Methods : A sample of 242 hypertensive patients was studied using a structured questionnaire including the clinico-epidemiological features associated with hypertension.
Results : Two thirds of the sample were females, 73.6% of whom were in the 35-64 year age-range; three-quarters of them had a low level of education. Significant risk factors for hypertension included positive family history of hypertension, and being from the Northern Sudan. Significantly more patients from the eastern and western regions had coronary heart disease (P<0.001). Also, significantly more patients from Western Sudan had left ventricular failure (P<0.02) and congestive heart failure (p<0.0001), while significantly more patients from Southern Sudan had nephropathy (P<0.007).
Conclusions : The study reveals some clinico-epidemiological characteristics in a series of hypertensive patients in Eastern Sudan. It suggests a low rate of blood pressure control as well as ethnic variation of blood pressure control and complications.

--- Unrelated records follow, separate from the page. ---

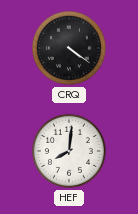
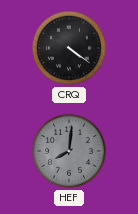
HEF dial: white -> grey
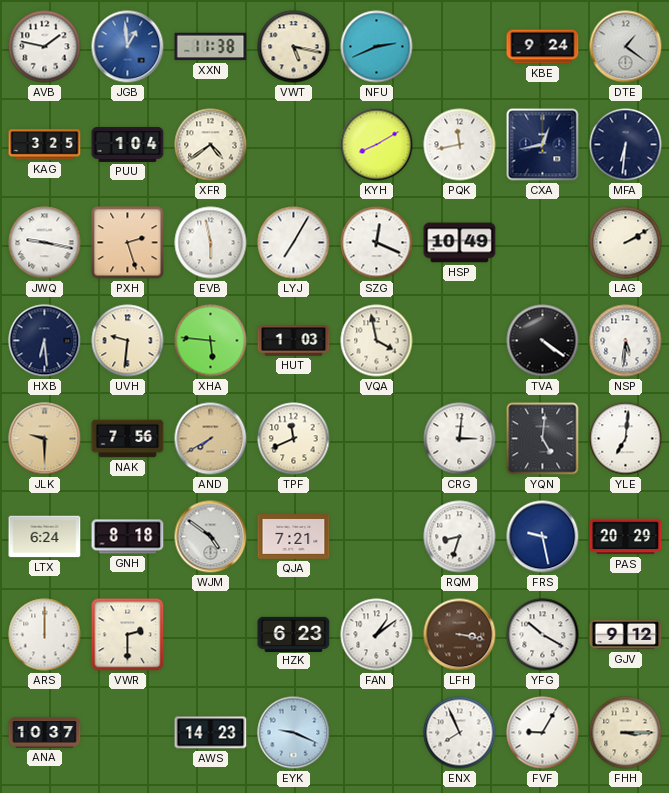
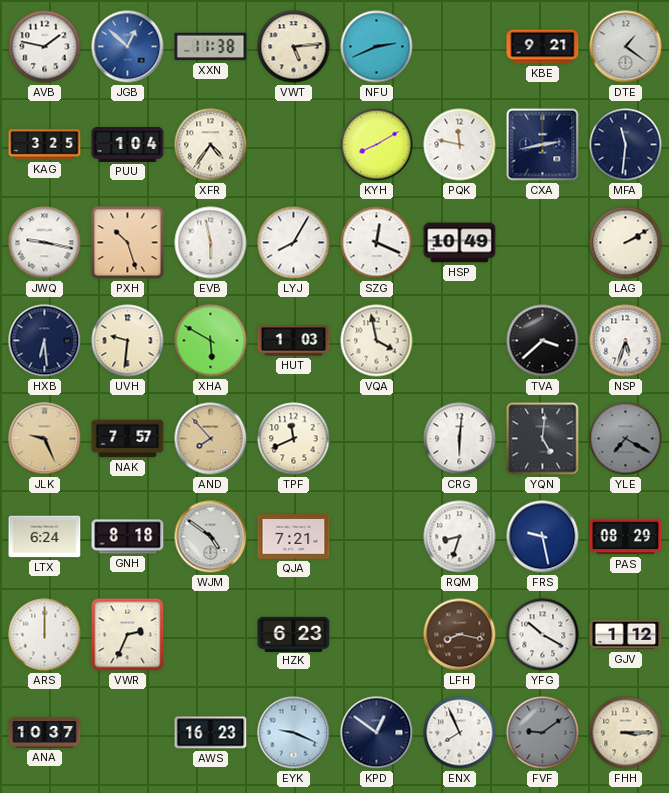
JGB: 12:59 -> 12:52
VWT: 5:17 -> 5:14
KBE: 9:24 -> 9:21
XFR: 4:39 -> 4:36
PQK: 11:43 -> 11:47
CXA: 12:43 -> 2:43
MFA: 6:31 -> 11:31
PXH: 2:27 -> 10:27
LYJ: 7:05 -> 8:05
XHA: 5:46 -> 5:50
TVA: 4:21 -> 3:38
NSP: 5:31 -> 5:33
JLK: 9:30 -> 9:26
NAK: 7:56 -> 7:57
AND: 7:40 -> 7:53
CRG: 3:01 -> 6:01
YLE: 7:01 -> 7:20
YLE dial: white -> grey
PAS: 20:29 -> 08:29
VWR: 2:30 -> 2:34
FAN: 1:09 -> none
LFH: 3:17 -> 8:17
GJV: 9:12 -> 1:12
AWS: 14:23 -> 16:23
KPD: none -> 12:51
FVF: 9:05 -> 9:09
FVF dial: white -> grey
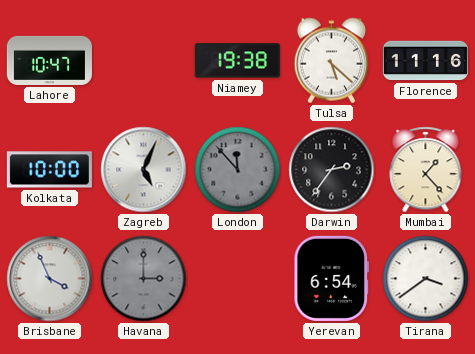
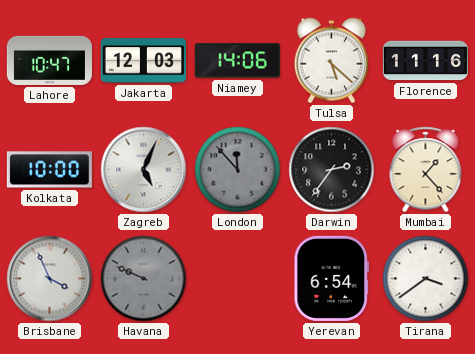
Jakarta: none -> 12:03
Niamey: 19:38 -> 14:06
Havana: 3:00 -> 9:49
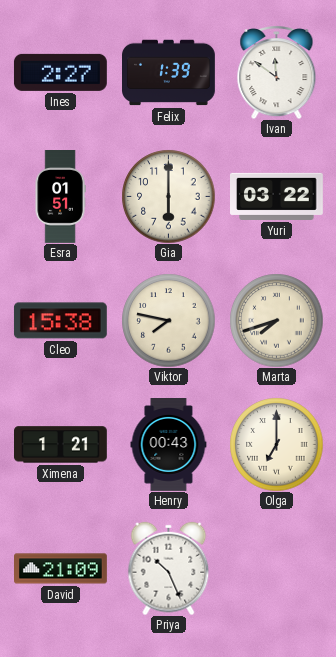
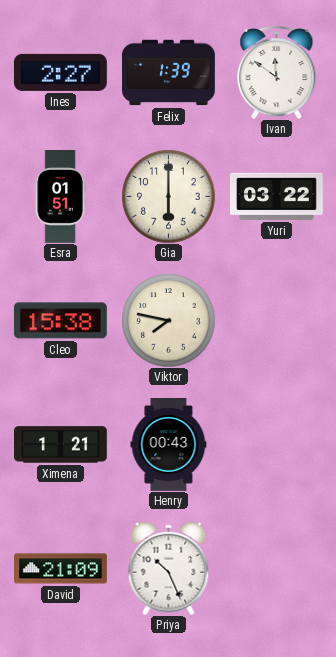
Marta: 7:42 -> none
Olga: 7:00 -> none
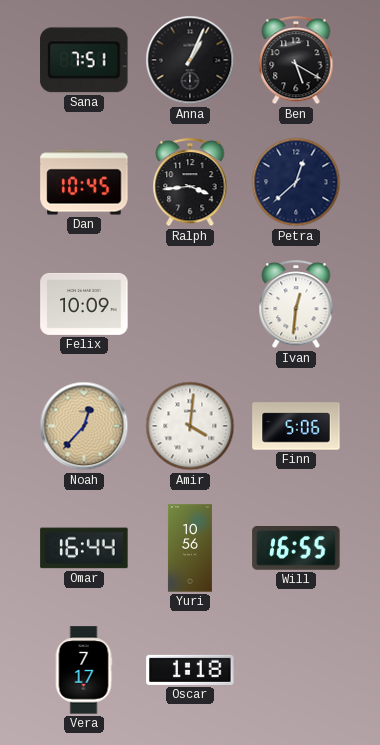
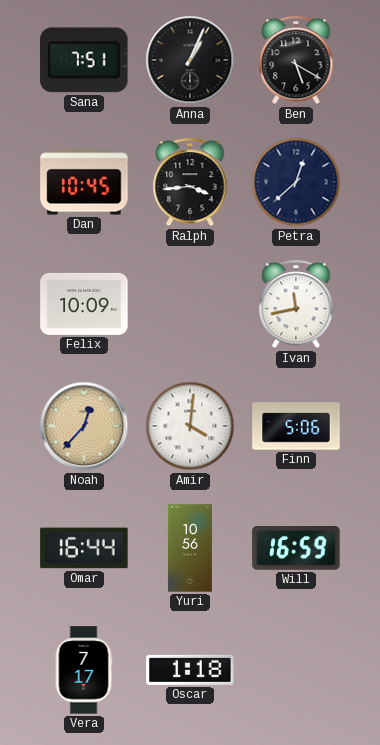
Ivan: 12:31 -> 11:43
Will: 16:55 -> 16:59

Keywords: Hypertension, Ethnic variation, Kassala Town

How to cite this article:
Osman EM, Suleiman I, Alzubair AG. Clinico-epidemiological features of hypertensive subjects in Kassala town, Eastern Sudan. J Fam Community Med 2007;14:77-80

How to cite this URL:
Osman EM, Suleiman I, Alzubair AG. Clinico-epidemiological features of hypertensive subjects in Kassala town, Eastern Sudan. J Fam Community Med [serial online] 2007 [cited 2021 Jun 16];14:77-80. Available from:

   Introduction Top

Hypertension is a common problem. A recent estimate suggests that approximately one billion adults have hypertension (333 million in the developed and 639 million in developing countries) with the highest prevalence in Eastern Europe and the Latin America and the Caribbean. [1]

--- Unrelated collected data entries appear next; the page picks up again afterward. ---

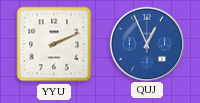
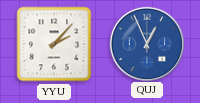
YYU: 2:11 -> 2:07
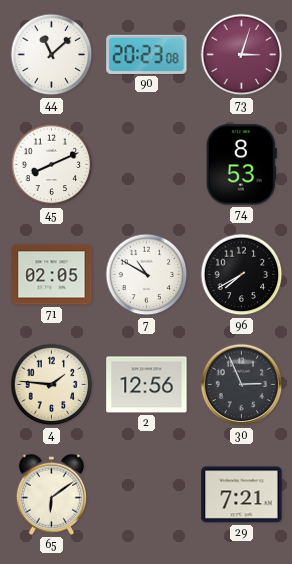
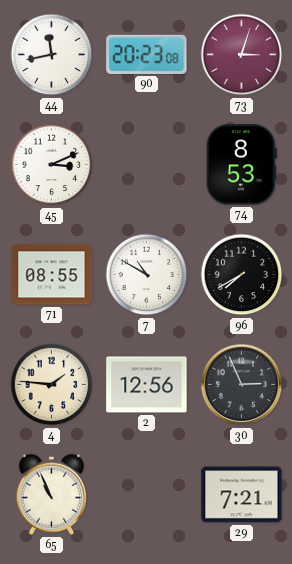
44: 11:08 -> 11:43
45: 8:11 -> 3:11
71: 02:05 -> 08:55
65: 6:09 -> 10:56
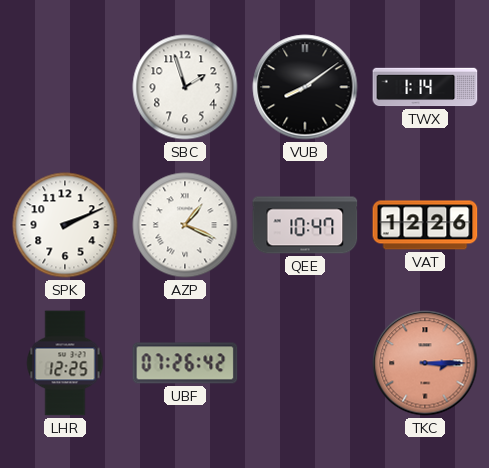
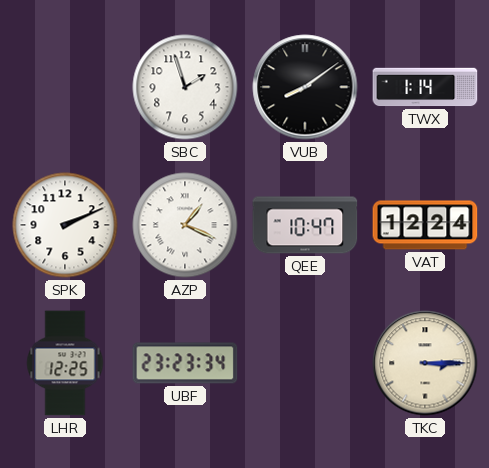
VAT: 12:26 -> 12:24
UBF: 07:26 -> 23:23
TKC dial: salmon -> cream
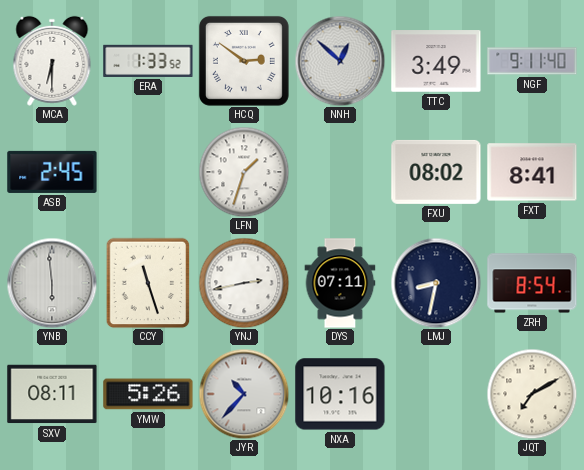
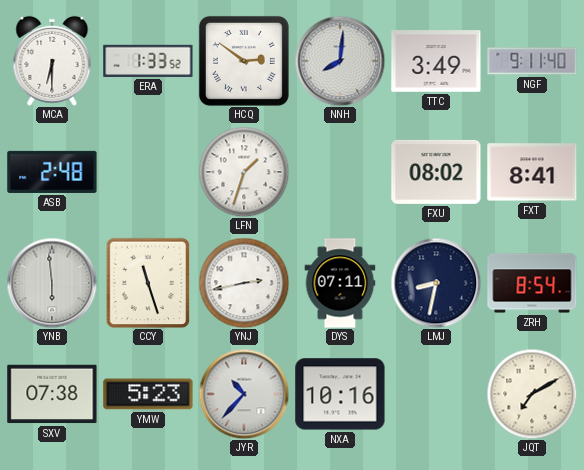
NNH: 12:52 -> 8:01
ASB: 2:45 -> 2:48
SXV: 08:11 -> 07:38
YMW: 5:26 -> 5:23
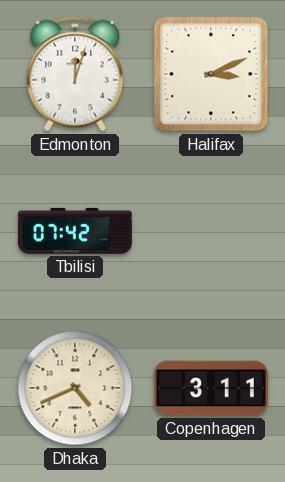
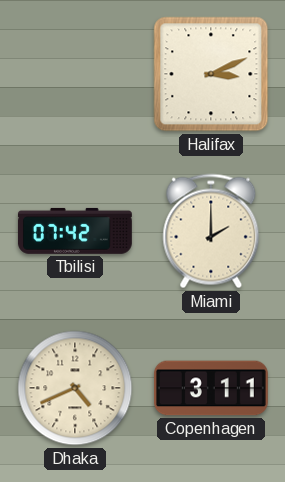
Edmonton: 12:03 -> none
Miami: none -> 2:00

National surveys also indicate that both the average level of blood pressure and prevalence of hypertension in children and adolescents increased between 1988-2000. [2] The disease, and its complications, is causing considerable morbidity and mortality. Furthermore, there are numerous management problems regarding early diagnosis, clinical assessment, and proper management.

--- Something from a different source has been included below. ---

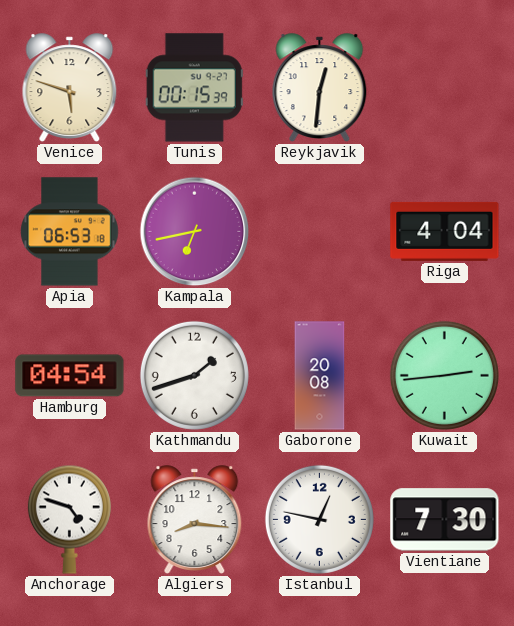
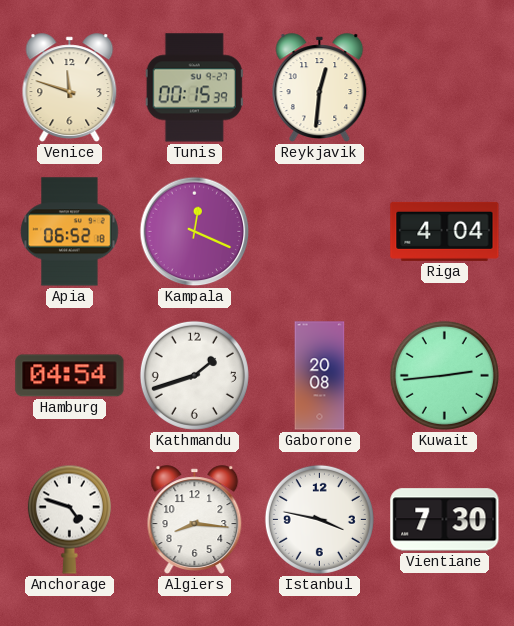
Venice: 5:48 -> 11:48
Apia: 06:53 -> 06:52
Kampala: 6:43 -> 12:19
Istanbul: 12:47 -> 3:47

In Sub-Saharan Africa, hypertension is a common problem, especially in urban areas. [3],[4],[5],[6] Very few studies have been done in Sudan on this common problem. The people of Sudan are composed of a mix of African and Arabic ethnic groups. The Africans have their own languages, traditions, and belong to various religions, such as Islam, Christianity and others. On the other hand, those of Arabic ethnic background are Arabic speaking, and muslim. This differentiation may be a source of variation of the problem of hypertension as well as other chronic diseases. The ethnic groups in Sudan are distributed geographically, but the population of most towns in the country is made up of people from all over the country.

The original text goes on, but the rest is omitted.